“There is still time, Sean, and I think on both sides of the aisle you’re going to see people coming and going from this race,”
According to Palin;
“In the Republican race, in this primary, I think people are still going to be coming and going because there is still time. And I’m still one of those still considering the time factor.”
When Hannity asked she didn’t need to make a decision by November, her response was;
“You do, legally you do, because you have start getting your ducks lined up to have your name on these ballots.”
But probably the most telling comment she made during her interview was;
“This is going to be such an unconventional election cycle. … Mark my word, it is going to be an unconventional type of election process.”
Trying to dissect Palin’s words is probably futile. The former Governor and Vice Presidential nominee is keenly aware that her every word is scrutinized, and from them are extrapolated some wild hypotheses . As such, she quite smartly, and intentionally throws out phrases that keep speculation about her front and center.
But there are several realities that can’t be denied. The most glaring one is that if Governor Palin intends to run, in order to get her name on the ballot in South Carolina and Florida, she must make her candidacy official and file the proper paperwork within the next 5 ½ weeks.
Or does she?
As Palin said in her interview, “Mark my word, it is going to be an unconventional type of election process.”
When it comes to unconventional, Sarah Palin is the quintessential queen of unconvential. No politician is as unconventional as her. And while some suggest that her unpredictable nature makes her an unlikely political leader, it can not be denied that much of Palin’s popularity is based on her unconventional tendencies. It is what makes her the anti-establishment candidate at a time when the popular TEA movement that decided the 2010 midterm elections, is looking for an anti-establishmentarian figure to lead our nation.
So what could Palin have meant when after admitting that by typical legal standards, one would have to make a decision about the presidential election soon, but then suggested that this election is not going to be typical?
It is true that Palin would have to make her candidacy officially within the next several weeks if she intended to have ballot access in the South Carolina and Florida primaries. But it is also true that Palin could still win both those contests without appearing on the ballot. If an aggressive write-in effort were waged, Palin could actually catapult herself into frontrunner status and turn this election on its ear. That would certainly live up to her promise that we are about to enter into “an unconventional type of election process.”
To help make that promise come to fruition, Palin could remain an undeclared presidential candidate and continue to draw thousands to the appearances she she is already making around the country. But with a shifted focus on visits to Iowa, South Carolina, and Florida, and a few additional words, she could be in this race until the Republican national convention concludes.

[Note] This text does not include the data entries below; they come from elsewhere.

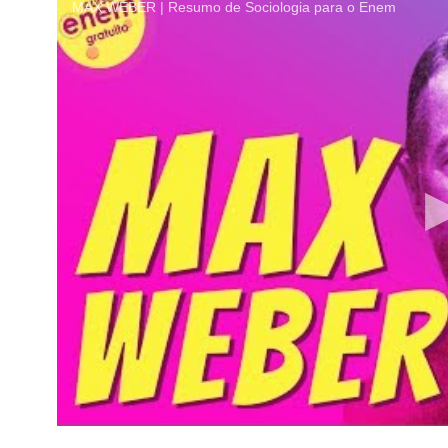
MAX WEBER | Resumo de Sociologia para o Enem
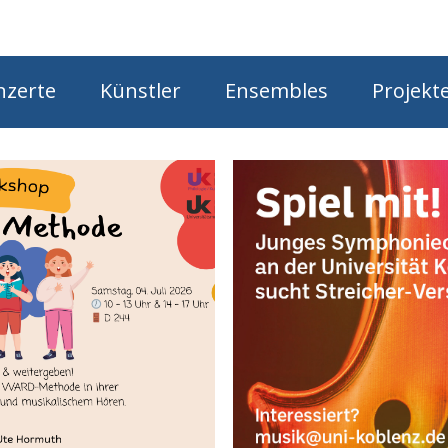
Star
nzerte
Künstler
Ensembles
Projekt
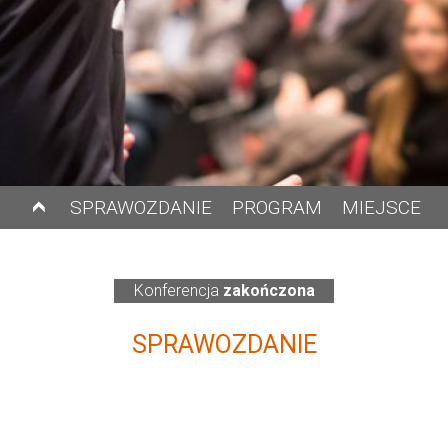
SPRAWOZDANIE
PROGRAM
MIEJSCE
Konferencja
zakończona
SPRAWOZDANIE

With all the talk about Republicans not being very confident or excited by any of the existing candidates, Palin can appeal to those dissatisfied Republicans, and TEA movement voters by remaining the anti-establishment Republican. She can simply suggest that if you really want to send a message to Republicans and Democrats alike, we should think outside of the box that the establishment has put us in and do not limit ourselves to the candidates that the two Parties offer. And then all Palin needs to say is……
“Write in the name of the person you want to lead this nation, don’t just mark off one of the names that the Party machine allows you to choose from”.
From then on, a movement will be born, a movement that will make writing Sarah Palin’s name in as a symbol of protest and dissatisfaction with the establishment……of both Parties.
In the end, Governor Palin may not be able to win the nomination solely as a write-in candidate, but it could also be that Governor Palin does not intend to be President. Such an effort could simply be an ingenious way for her to insure that her voice is heard and that she continues to influence politics in the way that she intends to………… by keeping the establishment on their toes and preaching the virtues of limited government and bountiful freedom.
Then again, no one can say that Palin would have to remain simply a protest vote. A strong write-in candidacy could actually provide Palin with enough delegates to significantly influence such things as who the next vice presidential nominee is and numerous planks in the Republican Party’s platform. And if this happens to be a very close nomination contest, she could even garner enough delegates to select who the next presidential nominee is.
But that’s not to say that Palin won’t be the next President herself.
If her promise of an unconventional election bears out to mean a Palin write-in candidacy, a strong showing in Florida or South Carolina as a write-in candidate could create enough waves to propel her ahead of the official candidates. If that were to happen, all bets are off.